Starting at the line that contains "Contamos con los siguientes métodos de", repeat each line exactly through the last line of the listing, and repeat nothing else.

Data supplied Block Start

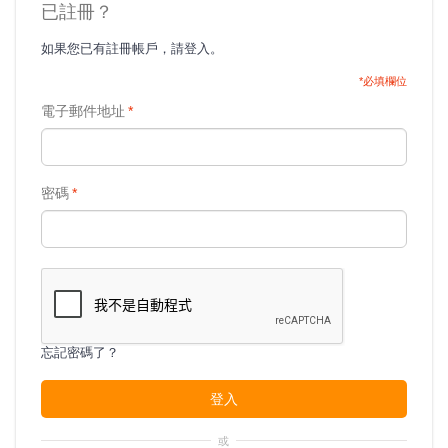
已註冊？
如果您已有註冊帳戶，請登入。
*必填欄位
電子郵件地址
*
密碼
*
忘記密碼了？
登入
或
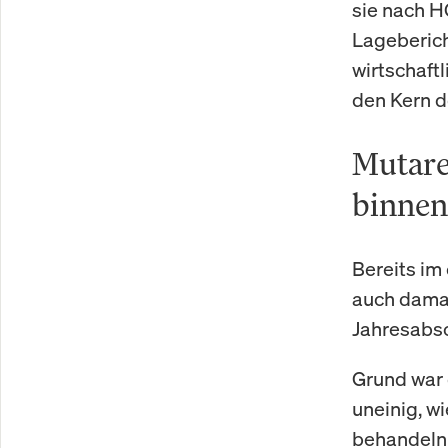
sie nach H
Lageberich
wirtschaft
den Kern d
Mutare
binnen
Bereits im
auch damal
Jahresabsc
Grund war e
uneinig, w
behandeln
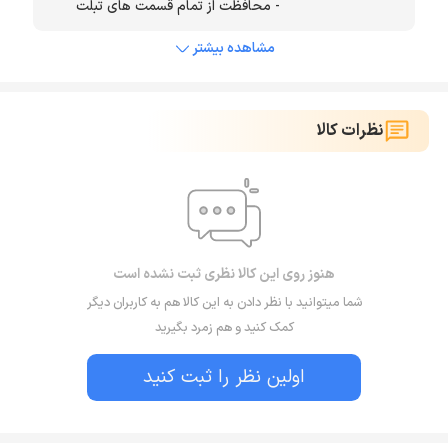
- محافظت از تمام قسمت های تبلت
مشاهده بیشتر
نظرات کالا
هنوز روی این کالا نظری ثبت نشده است
شما میتوانید با نظر دادن به این کالا هم به کاربران دیگر
کمک کنید و هم زمرد بگیرید
اولین نظر را ثبت کنید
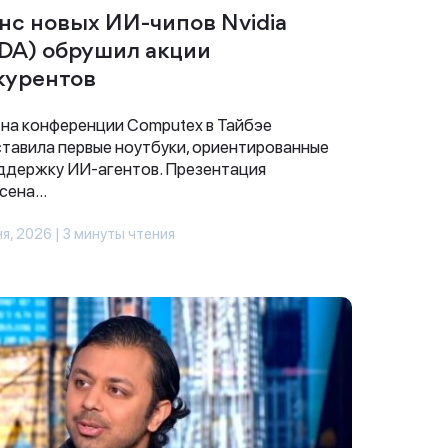
нс новых ИИ-чипов Nvidia
DA) обрушил акции
курентов
a на конференции Computex в Тайбэе
тавила первые ноутбуки, ориентированные
ддержку ИИ-агентов. Презентация
ена...
я, 2026 | 3 минуты чтения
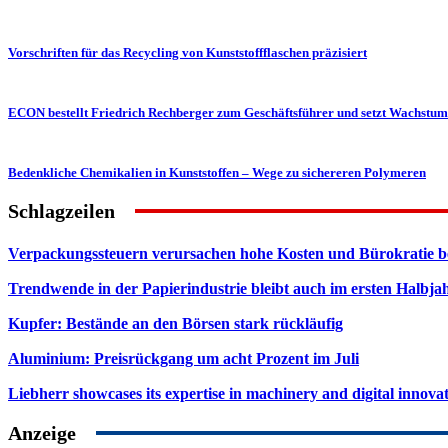
Vorschriften für das Recycling von Kunststoffflaschen präzisiert
ECON bestellt Friedrich Rechberger zum Geschäftsführer und setzt Wachstums
Bedenkliche Chemikalien in Kunststoffen – Wege zu sichereren Polymeren
Schlagzeilen
Verpackungssteuern verursachen hohe Kosten und Bürokratie b
Trendwende in der Papierindustrie bleibt auch im ersten Halbja
Kupfer: Bestände an den Börsen stark rückläufig
Aluminium: Preisrückgang um acht Prozent im Juli
Liebherr showcases its expertise in machinery and digital innovat
Anzeige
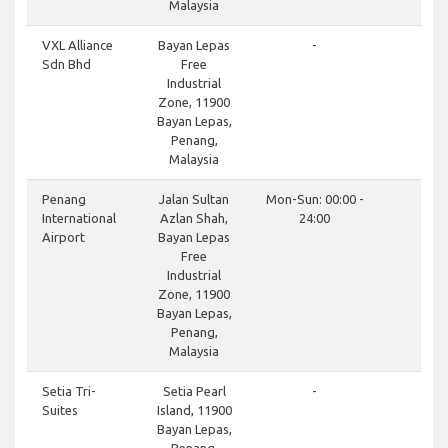
Malaysia
VXL Alliance
Bayan Lepas
-
Sdn Bhd
Free
Industrial
Zone, 11900
Bayan Lepas,
Penang,
Malaysia
Penang
Jalan Sultan
Mon-Sun: 00:00 -
International
Azlan Shah,
24:00
Airport
Bayan Lepas
Free
Industrial
Zone, 11900
Bayan Lepas,
Penang,
Malaysia
Setia Tri-
Setia Pearl
-
Suites
Island, 11900
Bayan Lepas,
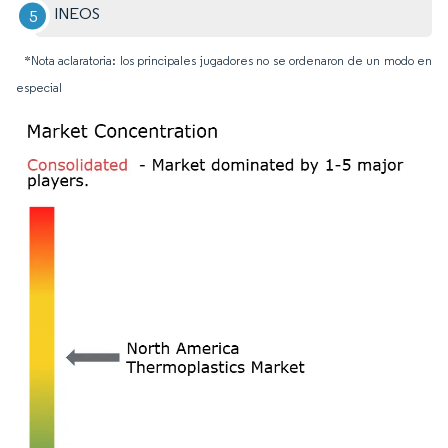
INEOS
*Nota aclaratoria: los principales jugadores no se ordenaron de un modo en
especial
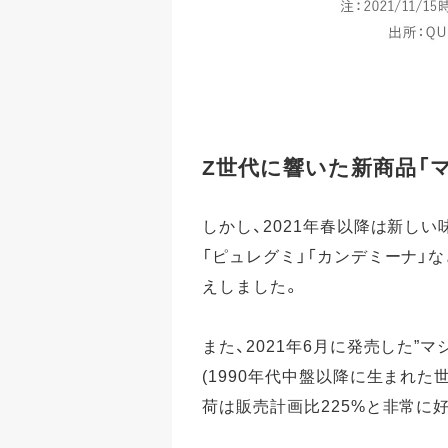
Z世代に響いた新商品「
しかし、2021年春以降は新し
「ピュレグミ」「カンデミーナ」
えしました。
また、2021年6月に発売した”
(1990年代中盤以降に生まれた
荷は販売計画比225%と非常に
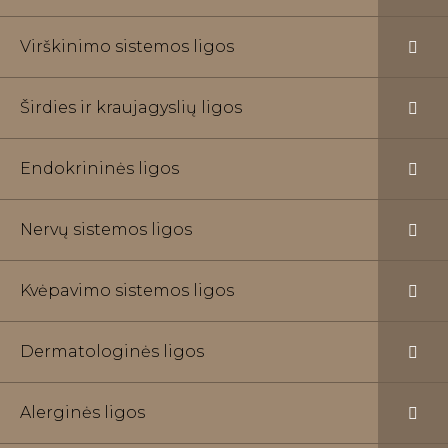
Virškinimo sistemos ligos
Širdies ir kraujagyslių ligos
Endokrininės ligos
Nervų sistemos ligos
Kvėpavimo sistemos ligos
Dermatologinės ligos
Alerginės ligos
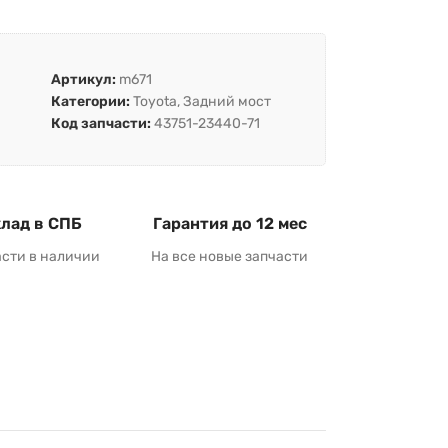
Артикул:
m671
Категории:
Toyota
,
Задний мост
Код запчасти:
43751-23440-71
лад в СПБ
Гарантия до 12 мес
асти в наличии
На все новые запчасти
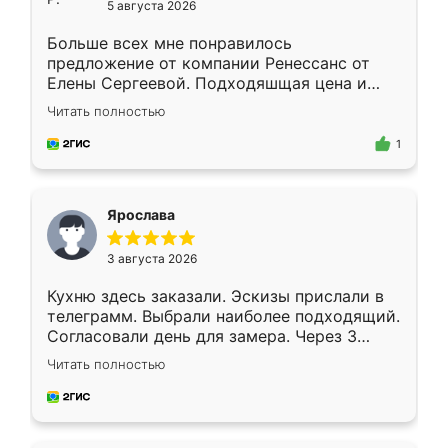
5 августа 2026
Больше всех мне понравилось
предложение от компании Ренессанс от
Елены Сергеевой. Подходяшщая цена и
короткие сроки изготовления. Приехавший
Читать полностью
для замера сотрудник Владислав
предложил по моему эскизу самый
1
подходящий вариант шкафа. Немного его
видоизменил, получилось даже лучше, чем
я хотела.
Ярослава
3 августа 2026
Кухню здесь заказали. Эскизы прислали в
телеграмм. Выбрали наиболее подходящий.
Согласовали день для замера. Через 3
недели кухня была уже готова. Остались
Читать полностью
довольны работой. Спасибо Ренессанс
мебель за качественную работу!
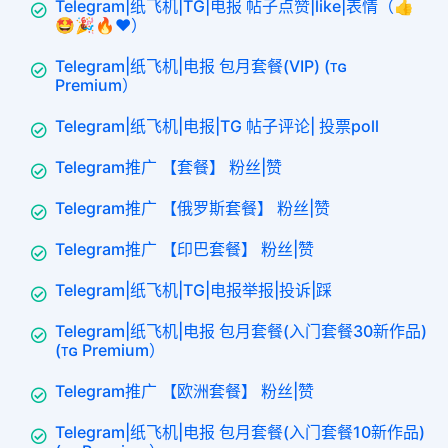
Telegram|纸飞机|TG|电报 帖子点赞|like|表情（👍
🤩🎉🔥❤️）
Telegram|纸飞机|电报 包月套餐(VIP) (ᴛɢ
Premium）
Telegram|纸飞机|电报|TG 帖子评论| 投票poll
Telegram推广 【套餐】 粉丝|赞
Telegram推广 【俄罗斯套餐】 粉丝|赞
Telegram推广 【印巴套餐】 粉丝|赞
Telegram|纸飞机|TG|电报举报|投诉|踩
Telegram|纸飞机|电报 包月套餐(入门套餐30新作品)
(ᴛɢ Premium）
Telegram推广 【欧洲套餐】 粉丝|赞
Telegram|纸飞机|电报 包月套餐(入门套餐10新作品)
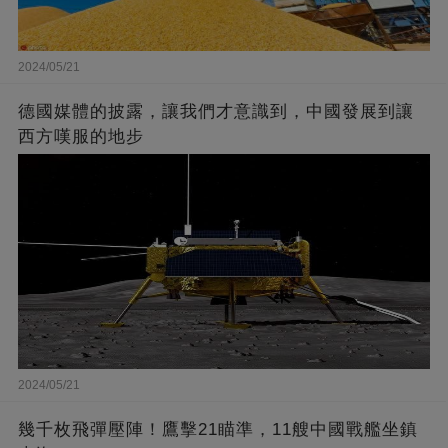
2024/05/21
德國媒體的披露，讓我們才意識到，中國發展到讓
西方嘆服的地步
2024/05/21
幾千枚飛彈壓陣！鷹擊21瞄準，11艘中國戰艦坐鎮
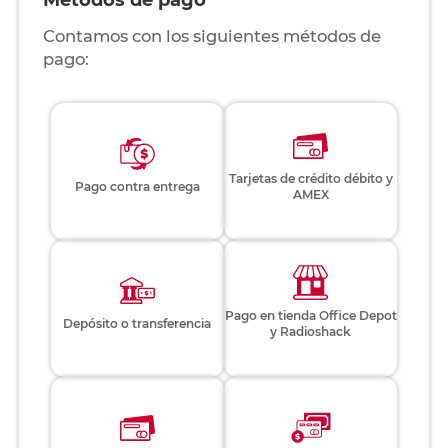
Métodos de pago
Contamos con los siguientes métodos de
pago:
Tarjetas de crédito débito y
Pago contra entrega
AMEX
Pago en tienda Office Depot
Depósito o transferencia
y Radioshack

Data supplied Block End

• [Solution for this problem]:
Contamos con los siguientes métodos de
pago:
Tarjetas de crédito débito y
Pago contra entrega
AMEX
Pago en tienda Office Depot
Depósito o transferencia
y Radioshack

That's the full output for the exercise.